**Exercise description**
Begin at the first line of the data and copy each line through the one containing "Политика конфиденциальности (117, 955)", that line included, with no pictures.

**Available data**
··········

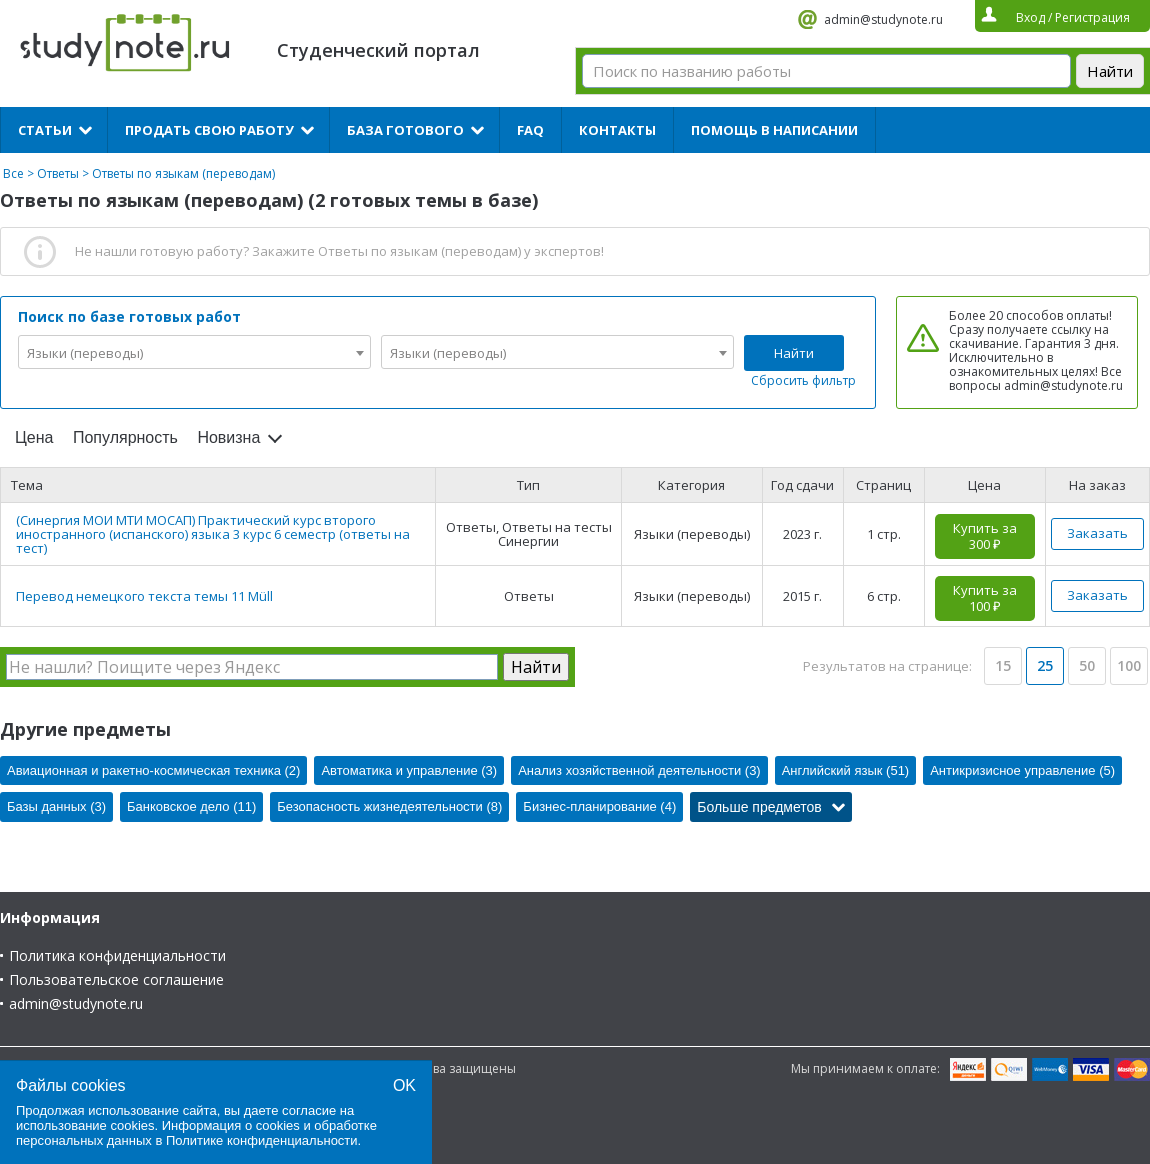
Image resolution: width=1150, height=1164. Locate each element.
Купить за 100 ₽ (985, 598)
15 (1003, 665)
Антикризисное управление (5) (1022, 770)
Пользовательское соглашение (116, 979)
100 (1129, 665)
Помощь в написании (774, 130)
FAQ (530, 130)
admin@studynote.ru (883, 19)
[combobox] (194, 352)
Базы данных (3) (56, 806)
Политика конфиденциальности (117, 955)
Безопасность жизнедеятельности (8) (389, 806)
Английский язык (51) (846, 770)
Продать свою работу (209, 130)
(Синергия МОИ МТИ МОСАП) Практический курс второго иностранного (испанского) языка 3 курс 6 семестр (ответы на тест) (213, 534)
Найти (794, 353)
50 (1087, 665)
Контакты (617, 130)
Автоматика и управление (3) (409, 770)
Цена (34, 437)
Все (13, 173)
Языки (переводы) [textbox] (85, 353)
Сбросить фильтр (803, 380)
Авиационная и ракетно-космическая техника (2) (153, 770)
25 (1045, 665)
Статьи (45, 130)
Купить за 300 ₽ (985, 536)
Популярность (125, 437)
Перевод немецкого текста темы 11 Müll (144, 596)
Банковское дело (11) (191, 806)
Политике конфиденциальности (262, 1140)
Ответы (58, 173)
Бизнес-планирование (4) (599, 806)
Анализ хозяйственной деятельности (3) (639, 770)
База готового (405, 130)
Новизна (228, 437)
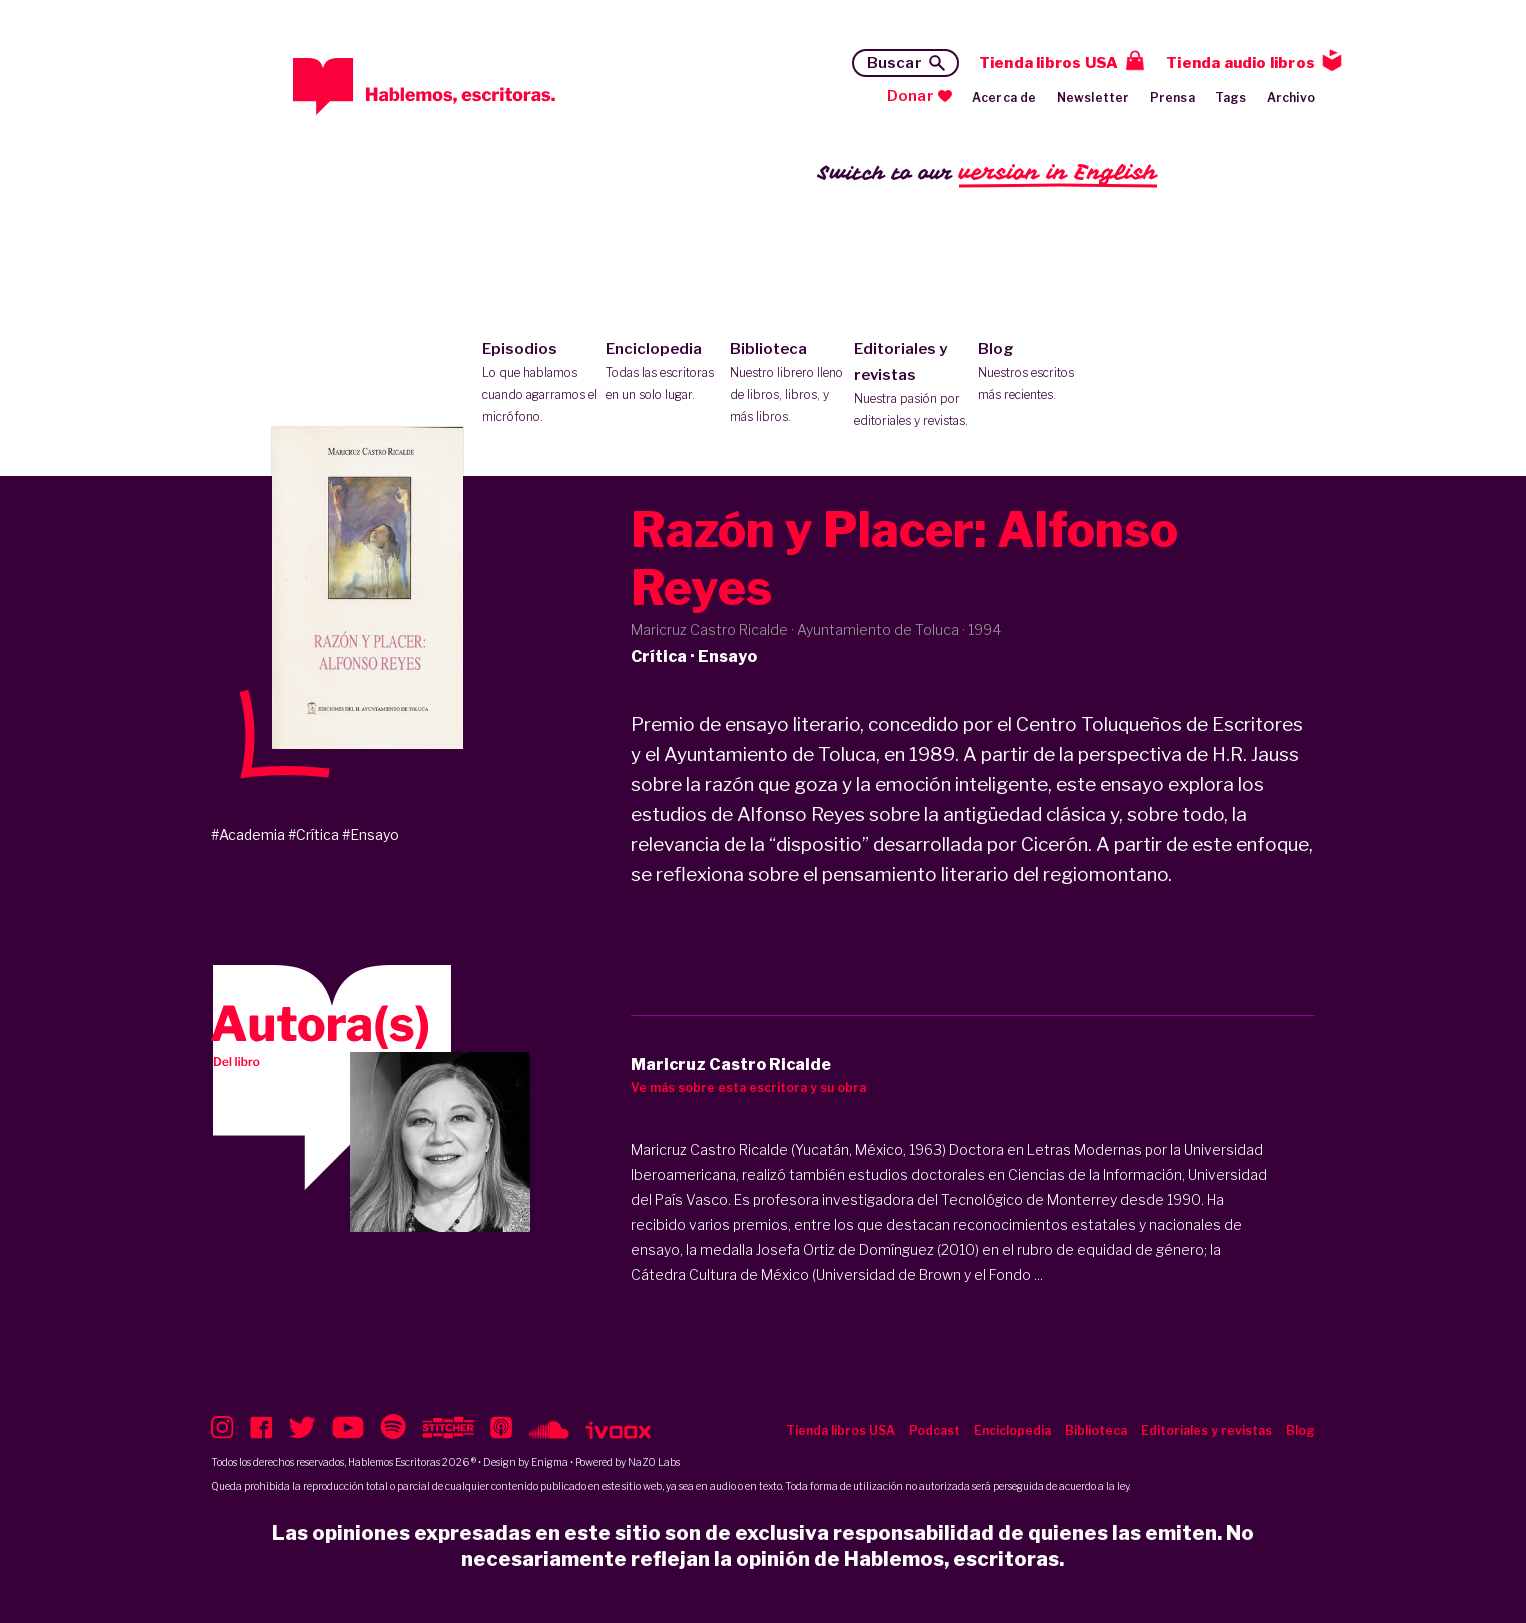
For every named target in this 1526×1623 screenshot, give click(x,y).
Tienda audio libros (1240, 63)
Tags (1231, 97)
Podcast (934, 1430)
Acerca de (1004, 97)
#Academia (248, 834)
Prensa (1172, 97)
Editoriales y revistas (911, 386)
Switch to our (987, 173)
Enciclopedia (663, 373)
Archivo (1291, 97)
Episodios (539, 384)
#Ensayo (370, 834)
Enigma (549, 1462)
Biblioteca (787, 384)
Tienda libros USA (1048, 63)
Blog (1035, 373)
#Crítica (313, 834)
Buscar (894, 63)
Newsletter (1093, 97)
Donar (910, 96)
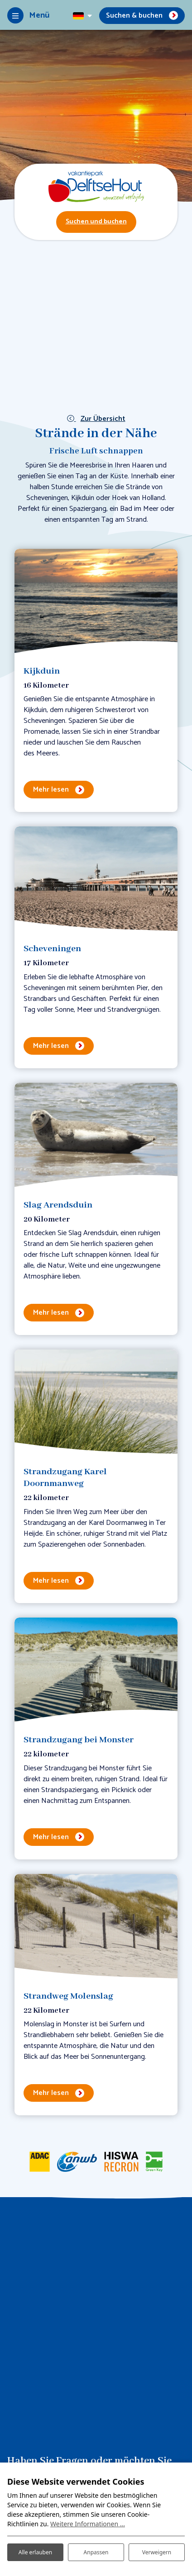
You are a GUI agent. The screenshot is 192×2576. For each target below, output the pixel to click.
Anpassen (96, 2552)
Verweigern (157, 2552)
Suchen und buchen (96, 222)
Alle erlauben (35, 2552)
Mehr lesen (51, 789)
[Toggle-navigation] (28, 15)
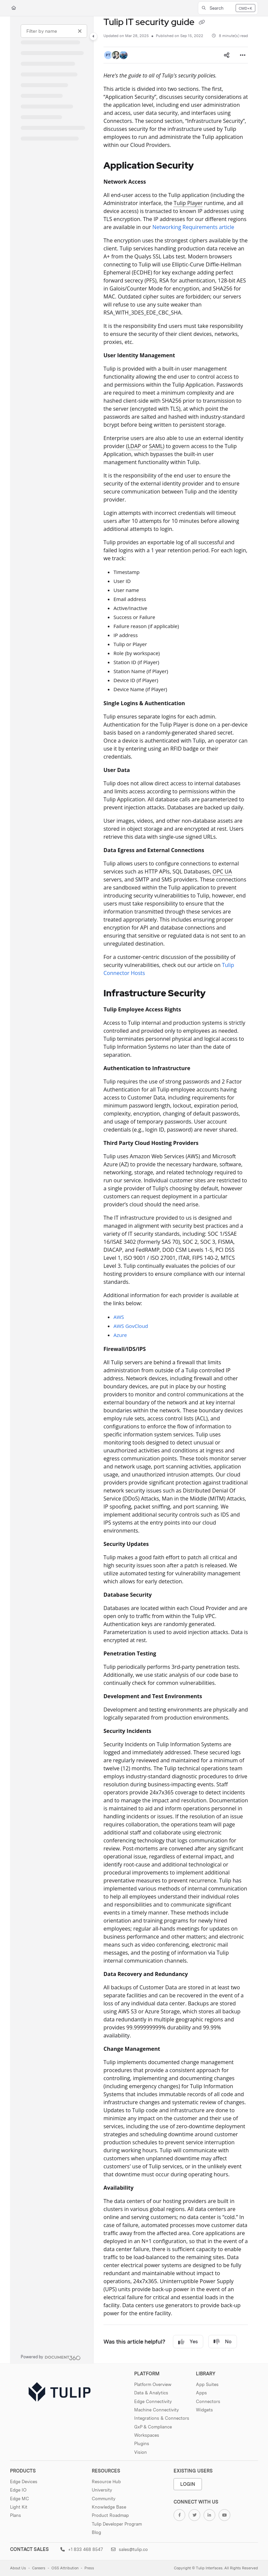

··········

**Reply**
Image resolution: width=1150, height=1164. Locate each element.
Купить за 100 ₽ (985, 598)
15 (1003, 665)
Антикризисное управление (5) (1022, 770)
Пользовательское соглашение (116, 979)
100 (1129, 665)
Помощь в написании (774, 130)
FAQ (530, 130)
admin@studynote.ru (883, 19)
[combobox] (194, 352)
Базы данных (3) (56, 806)
Политика конфиденциальности (117, 955)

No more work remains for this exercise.